Slideshow: Cecil Beaton - Theatre of War
Writing to the young photographer Cecil Beaton in 1930 Anita Loos, the American author of Gentlemen Prefer Blondes, chided her young friend that he was at 'the crossways between being an artist and a dilettante'. Certainly Beaton’s interests at the time appeared tightly focused on the Bright Young Things he was gaining a reputation for photographing and the glitzy, perfumed world they inhabited. Whether or not he took Loos' criticism to heart, this new exhibition at the Imperial War Museum of Beaton’s wartime photographs shows him journeying a very different path to the one she feared.
Following the outbreak of the Second World War Beaton wrote offering his services to Ken Clark, in charge of home publicity at the Ministry of Information. Clark (in another life Director of the National Gallery) replied that Beaton’s photographs were 'most beautiful', asking if he might buy one 'representing a magnolia tree and just like a Graham Sutherland'.

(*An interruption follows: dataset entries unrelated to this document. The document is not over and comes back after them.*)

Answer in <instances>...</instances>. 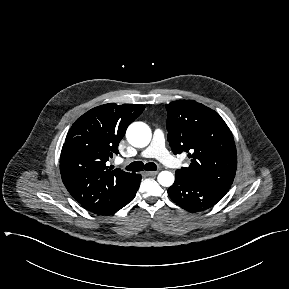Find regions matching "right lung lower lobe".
<instances>
[{
  "mask_svg": "<svg viewBox=\"0 0 289 289\" xmlns=\"http://www.w3.org/2000/svg\"><path fill=\"white\" fill-rule=\"evenodd\" d=\"M141 178L142 177H141L140 174H136V176H135V185H134L132 191L124 199H121L119 202H117L115 204V206H113L112 208L107 210L102 215H111V214L117 212L118 210H120L125 205H127L135 197V194H136V192H137V190H138V188L140 186Z\"/></svg>",
  "mask_w": 289,
  "mask_h": 289,
  "instance_id": "obj_1",
  "label": "right lung lower lobe"
}]
</instances>
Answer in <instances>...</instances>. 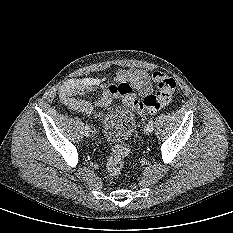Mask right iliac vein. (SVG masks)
Instances as JSON below:
<instances>
[{
  "instance_id": "obj_1",
  "label": "right iliac vein",
  "mask_w": 233,
  "mask_h": 233,
  "mask_svg": "<svg viewBox=\"0 0 233 233\" xmlns=\"http://www.w3.org/2000/svg\"><path fill=\"white\" fill-rule=\"evenodd\" d=\"M96 134V131L93 127H90V135L94 136Z\"/></svg>"
}]
</instances>
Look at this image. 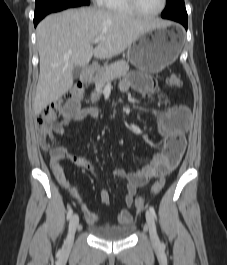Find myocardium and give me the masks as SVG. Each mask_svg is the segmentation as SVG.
Returning <instances> with one entry per match:
<instances>
[{
  "label": "myocardium",
  "mask_w": 227,
  "mask_h": 265,
  "mask_svg": "<svg viewBox=\"0 0 227 265\" xmlns=\"http://www.w3.org/2000/svg\"><path fill=\"white\" fill-rule=\"evenodd\" d=\"M128 3H129V5L131 6V8L136 12V14H138V15H140V16H144V17H154V16H157V15H159L160 13L163 12V10H164L165 7H166L167 0H162L161 7H160L156 12H153V13H145V12H143V11L139 8L138 3H137V0H128Z\"/></svg>",
  "instance_id": "f54148a6"
}]
</instances>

Beaton was subsequently commissioned by the Ministry on photographic missions in Britain, the Middle East, India, Burma and China. He also travelled to Europe, Africa and America. Though his wartime photographs aren’t totally unknown (one or two, such as Eileen Dunne in the Hospital for Sick Children, 1940, have become clichés) the exhibition reveals the scope of his dedication and effort and the huge array of work he produced, much of which has not been widely seen.

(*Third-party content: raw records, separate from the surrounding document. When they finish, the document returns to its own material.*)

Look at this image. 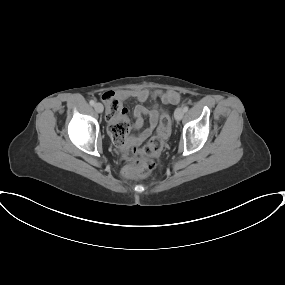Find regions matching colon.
I'll list each match as a JSON object with an SVG mask.
<instances>
[{
  "label": "colon",
  "mask_w": 285,
  "mask_h": 285,
  "mask_svg": "<svg viewBox=\"0 0 285 285\" xmlns=\"http://www.w3.org/2000/svg\"><path fill=\"white\" fill-rule=\"evenodd\" d=\"M103 100L106 103V110L111 114H118L120 111V102L109 94L104 95ZM171 119L165 114L161 117L155 136H153L146 146L142 149L134 148L132 150L136 159L130 167L126 169V174L133 177H146L155 168L153 156L160 153L164 147V141L170 134ZM110 135L113 141L118 145H124L130 131V125L127 121H119L109 126Z\"/></svg>",
  "instance_id": "5ec220e1"
}]
</instances>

In March 1942, for example, he embarked on a three-month trip to the Middle East, where he took 'around 10,000 photographs' on a single Rolleiflex camera. He appears to have found the Arab world particularly alluring and the selection of these pictures is among the finest in the exhibition. Subjects range from Palestinian street urchins and handsome Yazadee tribal recruits at RAF Habbanya, to the doomed boy-king Faisal II in Baghdad and Lady Dorothea Russell, doyenne of Cairo’s Music For All. In Libya, his intimate groupings of British desert soldiers contrast with abstract shots of bomb damage in Tobruk, looking very much like avant-garde theatre sets.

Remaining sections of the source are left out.